Very often in my life, a rejection has pointed me away from something mediocre or good and toward something GREAT.
Here’s hoping that every bad, miserable, uncomfortable first date is pointing me toward my amazing, spectacular, hand-picked by God mate!
But even if you have an incredibly embarrassing moment on a first date, all is not lost, as one woman revealed. “The more I held it in, the more pain would shoot through my stomach and down my legs. “I scratched and clawed at the window like I was being kidnapped.
It was her third date with Rob and she’d been avoiding carbs for a while in a bid to lose some weight. I was even having to raise myself off the seat, gripping onto my door and the dashboard.” “How do you tell a man you just started dating that the reason you’re writhing in pain is because you have to fart? Rob, unable to see either by fart cloud or panic, kept turning on the windshield wipers instead of unlocking the window.” By the time she got home, she was convinced she’d never see him again. I didn’t think it was possible to ever see a man again after he screams he can taste your fart after only knowing you for 48 hours,” she says.

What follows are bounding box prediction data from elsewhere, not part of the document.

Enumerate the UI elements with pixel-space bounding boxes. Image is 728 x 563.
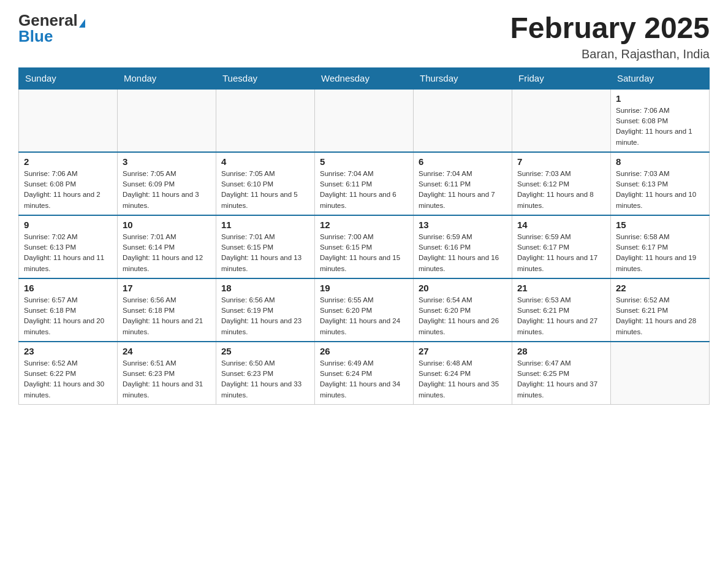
day-number: 3 <box>123 156 211 167</box>
day-number: 26 <box>320 346 408 356</box>
calendar-title: February 2025 <box>510 12 710 45</box>
day-number: 23 <box>24 346 112 356</box>
calendar-cell: 18Sunrise: 6:56 AMSunset: 6:19 PMDayligh… <box>216 278 315 342</box>
calendar-cell <box>611 342 710 405</box>
calendar-cell: 15Sunrise: 6:58 AMSunset: 6:17 PMDayligh… <box>611 215 710 278</box>
calendar-cell: 3Sunrise: 7:05 AMSunset: 6:09 PMDaylight… <box>118 152 216 215</box>
day-info: Sunrise: 6:49 AMSunset: 6:24 PMDaylight:… <box>320 358 408 400</box>
day-number: 19 <box>320 283 408 293</box>
day-number: 6 <box>419 156 507 167</box>
day-info: Sunrise: 6:56 AMSunset: 6:19 PMDaylight:… <box>221 295 309 337</box>
calendar-cell <box>414 89 512 152</box>
day-info: Sunrise: 7:05 AMSunset: 6:10 PMDaylight:… <box>221 169 309 211</box>
calendar-cell: 14Sunrise: 6:59 AMSunset: 6:17 PMDayligh… <box>512 215 611 278</box>
calendar-cell: 23Sunrise: 6:52 AMSunset: 6:22 PMDayligh… <box>19 342 118 405</box>
day-info: Sunrise: 7:05 AMSunset: 6:09 PMDaylight:… <box>123 169 211 211</box>
weekday-header-thursday: Thursday <box>414 67 512 89</box>
calendar-cell: 24Sunrise: 6:51 AMSunset: 6:23 PMDayligh… <box>118 342 216 405</box>
day-number: 12 <box>320 220 408 230</box>
calendar-cell: 17Sunrise: 6:56 AMSunset: 6:18 PMDayligh… <box>118 278 216 342</box>
day-number: 21 <box>517 283 605 293</box>
day-number: 17 <box>123 283 211 293</box>
logo-top-line: General <box>18 12 85 28</box>
day-info: Sunrise: 6:59 AMSunset: 6:17 PMDaylight:… <box>517 232 605 274</box>
calendar-cell: 11Sunrise: 7:01 AMSunset: 6:15 PMDayligh… <box>216 215 315 278</box>
calendar-cell: 26Sunrise: 6:49 AMSunset: 6:24 PMDayligh… <box>315 342 414 405</box>
day-number: 22 <box>616 283 704 293</box>
day-number: 5 <box>320 156 408 167</box>
week-row-4: 16Sunrise: 6:57 AMSunset: 6:18 PMDayligh… <box>19 278 710 342</box>
day-info: Sunrise: 7:02 AMSunset: 6:13 PMDaylight:… <box>24 232 112 274</box>
day-info: Sunrise: 6:57 AMSunset: 6:18 PMDaylight:… <box>24 295 112 337</box>
weekday-header-wednesday: Wednesday <box>315 67 414 89</box>
calendar-cell <box>512 89 611 152</box>
day-info: Sunrise: 7:06 AMSunset: 6:08 PMDaylight:… <box>616 105 704 148</box>
calendar-subtitle: Baran, Rajasthan, India <box>510 47 710 61</box>
calendar-cell: 12Sunrise: 7:00 AMSunset: 6:15 PMDayligh… <box>315 215 414 278</box>
calendar-cell: 25Sunrise: 6:50 AMSunset: 6:23 PMDayligh… <box>216 342 315 405</box>
day-number: 9 <box>24 220 112 230</box>
day-number: 8 <box>616 156 704 167</box>
day-info: Sunrise: 6:52 AMSunset: 6:22 PMDaylight:… <box>24 358 112 400</box>
day-info: Sunrise: 7:04 AMSunset: 6:11 PMDaylight:… <box>320 169 408 211</box>
day-info: Sunrise: 6:58 AMSunset: 6:17 PMDaylight:… <box>616 232 704 274</box>
weekday-header-tuesday: Tuesday <box>216 67 315 89</box>
day-info: Sunrise: 7:01 AMSunset: 6:14 PMDaylight:… <box>123 232 211 274</box>
day-number: 27 <box>419 346 507 356</box>
page-header: General Blue February 2025 Baran, Rajast… <box>18 12 710 61</box>
weekday-header-friday: Friday <box>512 67 611 89</box>
week-row-5: 23Sunrise: 6:52 AMSunset: 6:22 PMDayligh… <box>19 342 710 405</box>
calendar-cell <box>315 89 414 152</box>
calendar-cell: 16Sunrise: 6:57 AMSunset: 6:18 PMDayligh… <box>19 278 118 342</box>
day-number: 2 <box>24 156 112 167</box>
calendar-cell: 7Sunrise: 7:03 AMSunset: 6:12 PMDaylight… <box>512 152 611 215</box>
weekday-header-saturday: Saturday <box>611 67 710 89</box>
day-number: 20 <box>419 283 507 293</box>
logo-blue-text: Blue <box>18 27 53 45</box>
calendar-cell: 8Sunrise: 7:03 AMSunset: 6:13 PMDaylight… <box>611 152 710 215</box>
day-info: Sunrise: 6:47 AMSunset: 6:25 PMDaylight:… <box>517 358 605 400</box>
calendar-cell: 2Sunrise: 7:06 AMSunset: 6:08 PMDaylight… <box>19 152 118 215</box>
calendar-cell: 5Sunrise: 7:04 AMSunset: 6:11 PMDaylight… <box>315 152 414 215</box>
calendar-cell: 20Sunrise: 6:54 AMSunset: 6:20 PMDayligh… <box>414 278 512 342</box>
calendar-cell <box>118 89 216 152</box>
day-number: 1 <box>616 93 704 104</box>
day-info: Sunrise: 7:04 AMSunset: 6:11 PMDaylight:… <box>419 169 507 211</box>
calendar-cell: 9Sunrise: 7:02 AMSunset: 6:13 PMDaylight… <box>19 215 118 278</box>
weekday-header-row: SundayMondayTuesdayWednesdayThursdayFrid… <box>19 67 710 89</box>
day-number: 16 <box>24 283 112 293</box>
day-number: 25 <box>221 346 309 356</box>
calendar-cell: 22Sunrise: 6:52 AMSunset: 6:21 PMDayligh… <box>611 278 710 342</box>
logo-bottom-line: Blue <box>18 28 53 44</box>
day-number: 15 <box>616 220 704 230</box>
logo: General Blue <box>18 12 85 44</box>
calendar-cell <box>19 89 118 152</box>
day-info: Sunrise: 6:52 AMSunset: 6:21 PMDaylight:… <box>616 295 704 337</box>
day-number: 18 <box>221 283 309 293</box>
day-info: Sunrise: 7:06 AMSunset: 6:08 PMDaylight:… <box>24 169 112 211</box>
day-number: 4 <box>221 156 309 167</box>
day-info: Sunrise: 6:48 AMSunset: 6:24 PMDaylight:… <box>419 358 507 400</box>
calendar-cell: 6Sunrise: 7:04 AMSunset: 6:11 PMDaylight… <box>414 152 512 215</box>
calendar-cell: 19Sunrise: 6:55 AMSunset: 6:20 PMDayligh… <box>315 278 414 342</box>
day-info: Sunrise: 6:55 AMSunset: 6:20 PMDaylight:… <box>320 295 408 337</box>
calendar-cell: 13Sunrise: 6:59 AMSunset: 6:16 PMDayligh… <box>414 215 512 278</box>
day-info: Sunrise: 6:59 AMSunset: 6:16 PMDaylight:… <box>419 232 507 274</box>
day-number: 24 <box>123 346 211 356</box>
day-info: Sunrise: 6:54 AMSunset: 6:20 PMDaylight:… <box>419 295 507 337</box>
day-info: Sunrise: 7:01 AMSunset: 6:15 PMDaylight:… <box>221 232 309 274</box>
weekday-header-monday: Monday <box>118 67 216 89</box>
day-info: Sunrise: 7:03 AMSunset: 6:13 PMDaylight:… <box>616 169 704 211</box>
week-row-3: 9Sunrise: 7:02 AMSunset: 6:13 PMDaylight… <box>19 215 710 278</box>
calendar-cell: 10Sunrise: 7:01 AMSunset: 6:14 PMDayligh… <box>118 215 216 278</box>
day-info: Sunrise: 6:51 AMSunset: 6:23 PMDaylight:… <box>123 358 211 400</box>
day-number: 13 <box>419 220 507 230</box>
day-info: Sunrise: 6:50 AMSunset: 6:23 PMDaylight:… <box>221 358 309 400</box>
day-info: Sunrise: 7:00 AMSunset: 6:15 PMDaylight:… <box>320 232 408 274</box>
day-info: Sunrise: 6:56 AMSunset: 6:18 PMDaylight:… <box>123 295 211 337</box>
day-number: 28 <box>517 346 605 356</box>
calendar-table: SundayMondayTuesdayWednesdayThursdayFrid… <box>18 67 710 405</box>
weekday-header-sunday: Sunday <box>19 67 118 89</box>
calendar-cell <box>216 89 315 152</box>
calendar-cell: 27Sunrise: 6:48 AMSunset: 6:24 PMDayligh… <box>414 342 512 405</box>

This whole dating thing, of spending awkward periods of time over dinner or coffee making small talk with a complete stranger and hoping a spark lights (or sometimes hoping a fire burns the place down so you can escape as quickly as possible) is an odd ritual, at best.

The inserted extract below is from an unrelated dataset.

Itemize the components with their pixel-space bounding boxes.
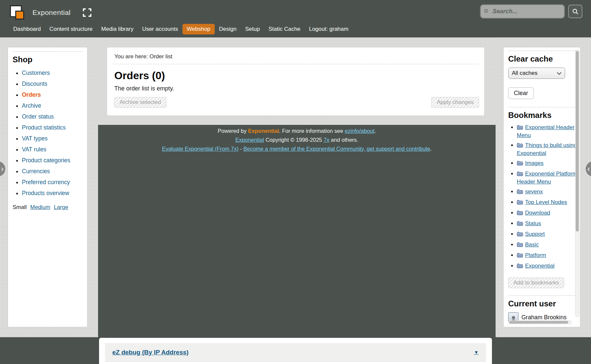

Finding two people on the same page at the same time with the same feelings seems as impossible to me as finding a needle in a haystack. So when it DOES happen…I believe it’s purely magical, and meant to be.
I also believe and hope it will happen for me someday.
Which makes the awkward coffee dates and endless small talks over dinner completely worth it, because there is no frog in the world I wouldn’t endure an hour or two of misery with in order to finally, finally find my Prince Charming.
When you don’t know someone well, it’s easy for things to get awkward. As they ate - a “heavy” meal of fried chicken and mashed potatoes for her - the woman started talking about how she’d recently lost lots of weight. And sometimes things just get weird, as one woman found out when she was invited round to her neighbour’s to watch a film: “About a third of the way into the movie, he went to the bathroom and was gone a pretty long time.
I finally got up just to see where he went, and lo and behold, there he is: sitting on the corner of his bed, door open, jerking off swiftly and furiously, really beating it, and just implores: ‘You did this to me. Just stand there a minute.’” The woman didn’t reveal whether she ran away and immediately moved house, but one can only assume. “The toots started to flood out uncontrollably,” she goes on.
Anyway…Rejection Guy told me within the first 20 minutes of meeting him that he had been fired from almost every job he’d ever had because his bosses hated him, his roommate hates him, and every girl he’d ever dated was a witch with a “B.” Yes, he actually used that term. It’s unattractive, it’s off-putting, and it permeates everything around you until no one can stand to be anywhere near you. Who knows if I would have been attracted to this guy or would have wanted to spend more time with him had he not carried around his rejection like a badge of honor…but now I’ll never know. But at a certain point, you have to stop blaming the world around you for your misery and start looking within to see what you can do differently.